My last project involved making a cosplay helmet. I modeled the shell in blender, it was a low poly design, so I exported it to an OBJ, then put together some Python to load the OBJ, give the triangles some configurable thickness etc. Then I used it to explore how to print the helmet in such a way that the outer surface would be too clean to tell it's FDM printed, without needing to do any sanding.
Initially I explored having cadquery put a number on the back of each triangle and I'd assemble it like a puzzle, but that didn't work out. Eventually I figured out how to cut it up into parts that would also eliminate the need for painting and outer surfaces would be clean, and because it was in code, changing which part a triangle belonged to was a matter of moving the corresponding index into another list.

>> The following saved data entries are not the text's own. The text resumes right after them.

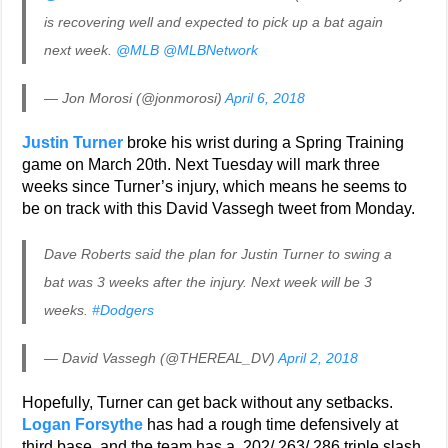
is recovering well and expected to pick up a bat again
next week.
@MLB
@MLBNetwork
— Jon Morosi (@jonmorosi)
April 6, 2018
Justin Turner
broke his wrist during a Spring Training
game on March 20th. Next Tuesday will mark three
weeks since Turner’s injury, which means he seems to
be on track with this David Vassegh tweet from Monday.
Dave Roberts said the plan for Justin Turner to swing a
bat was 3 weeks after the injury. Next week will be 3
weeks.
#Dodgers
— David Vassegh (@THEREAL_DV)
April 2, 2018
Hopefully, Turner can get back without any setbacks.
Logan Forsythe
has had a rough time defensively at
third base, and the team has a .202/.263/.286 triple slash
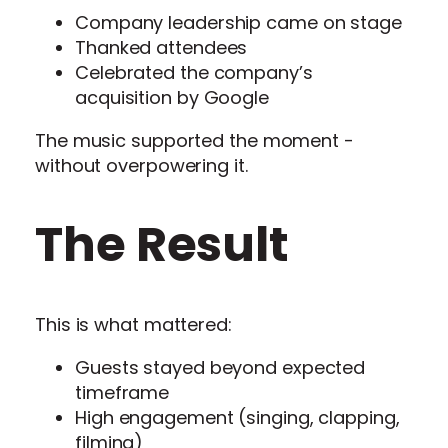
Company leadership came on stage
Thanked attendees
Celebrated the company’s
acquisition by Google
The music supported the moment -
without overpowering it.
The Result
This is what mattered:
Guests stayed beyond expected
timeframe
High engagement (singing, clapping,
filming)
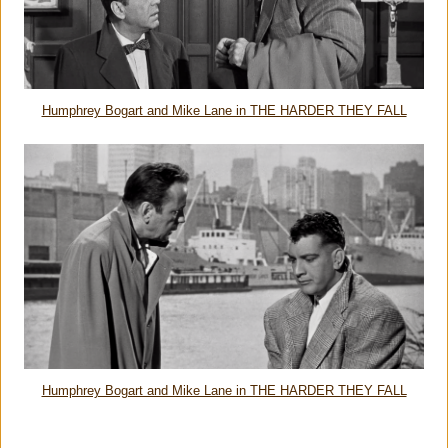
Humphrey Bogart and Mike Lane in THE HARDER THEY FALL
Humphrey Bogart and Mike Lane in THE HARDER THEY FALL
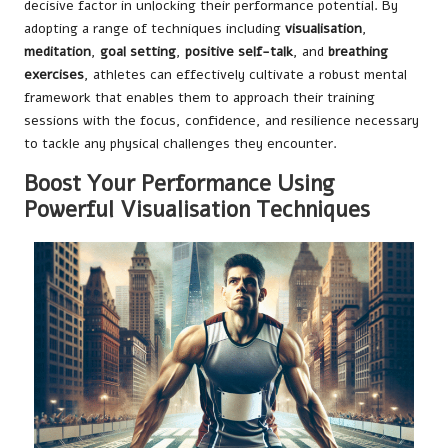
decisive factor in unlocking their performance potential. By
adopting a range of techniques including
visualisation
,
meditation
,
goal setting
,
positive self-talk
, and
breathing
exercises
, athletes can effectively cultivate a robust mental
framework that enables them to approach their training
sessions with the focus, confidence, and resilience necessary
to tackle any physical challenges they encounter.
Boost Your Performance Using
Powerful Visualisation Techniques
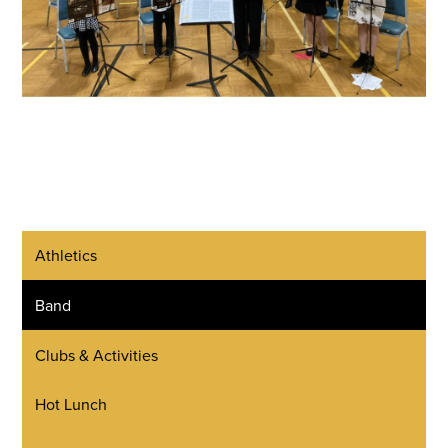
Athletics
Band
Clubs & Activities
Hot Lunch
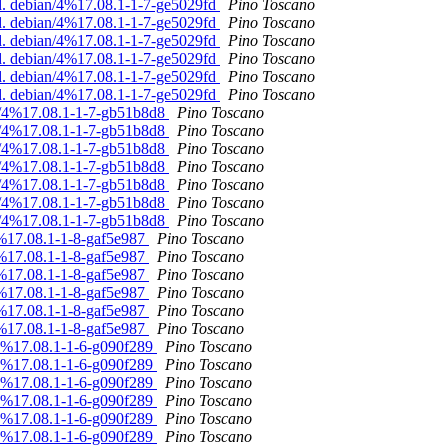
d. debian/4%17.08.1-1-7-ge5029fd
Pino Toscano
d. debian/4%17.08.1-1-7-ge5029fd
Pino Toscano
d. debian/4%17.08.1-1-7-ge5029fd
Pino Toscano
d. debian/4%17.08.1-1-7-ge5029fd
Pino Toscano
d. debian/4%17.08.1-1-7-ge5029fd
Pino Toscano
d. debian/4%17.08.1-1-7-ge5029fd
Pino Toscano
an/4%17.08.1-1-7-gb51b8d8
Pino Toscano
an/4%17.08.1-1-7-gb51b8d8
Pino Toscano
an/4%17.08.1-1-7-gb51b8d8
Pino Toscano
an/4%17.08.1-1-7-gb51b8d8
Pino Toscano
an/4%17.08.1-1-7-gb51b8d8
Pino Toscano
an/4%17.08.1-1-7-gb51b8d8
Pino Toscano
an/4%17.08.1-1-7-gb51b8d8
Pino Toscano
4%17.08.1-1-8-gaf5e987
Pino Toscano
4%17.08.1-1-8-gaf5e987
Pino Toscano
4%17.08.1-1-8-gaf5e987
Pino Toscano
4%17.08.1-1-8-gaf5e987
Pino Toscano
4%17.08.1-1-8-gaf5e987
Pino Toscano
4%17.08.1-1-8-gaf5e987
Pino Toscano
/4%17.08.1-1-6-g090f289
Pino Toscano
/4%17.08.1-1-6-g090f289
Pino Toscano
/4%17.08.1-1-6-g090f289
Pino Toscano
/4%17.08.1-1-6-g090f289
Pino Toscano
/4%17.08.1-1-6-g090f289
Pino Toscano
/4%17.08.1-1-6-g090f289
Pino Toscano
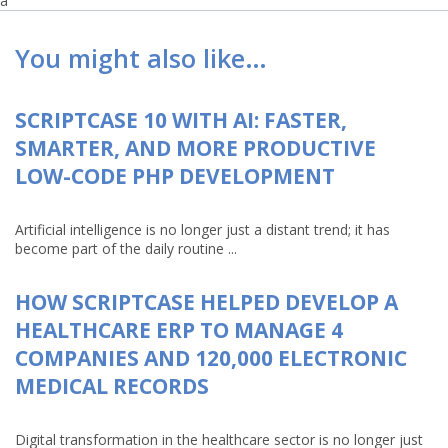
a
You might also like…
SCRIPTCASE 10 WITH AI: FASTER,
SMARTER, AND MORE PRODUCTIVE
LOW-CODE PHP DEVELOPMENT
Artificial intelligence is no longer just a distant trend; it has
become part of the daily routine ...
HOW SCRIPTCASE HELPED DEVELOP A
HEALTHCARE ERP TO MANAGE 4
COMPANIES AND 120,000 ELECTRONIC
MEDICAL RECORDS
Digital transformation in the healthcare sector is no longer just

I probably could've managed it all in blender too, but being much more comfortable with code, it was easier for me to play with normals and manually turning each piece into a solid.
I also go for it for functional designs because, again, tweaking code is more comfortable to me than dealing with constraints and sketches and multiple planes in, say, FreeCAD.
Libraries like build123d and cadquery use OpenCASCADE, a boundary representation kernel. You think in terms of the enclosed solid and perform operations - boolean add/subtract, fillet/chamfer, stamp text, etc - that return a new solid.
Why do you say it is better than openscad?
Python, so leverage your Python skills and existing libraries.
A nice GUI so you can build, view, tweak, review, iterate.
Will be a nice new toy...
I'm working on a CAD kernel in Rust with a frontend either as a Blender plugin or a Blender fork (leaning towards fork at this point) It's not at all ready but I have reached first part status (before going back and rewriting a large chunk of the kernel)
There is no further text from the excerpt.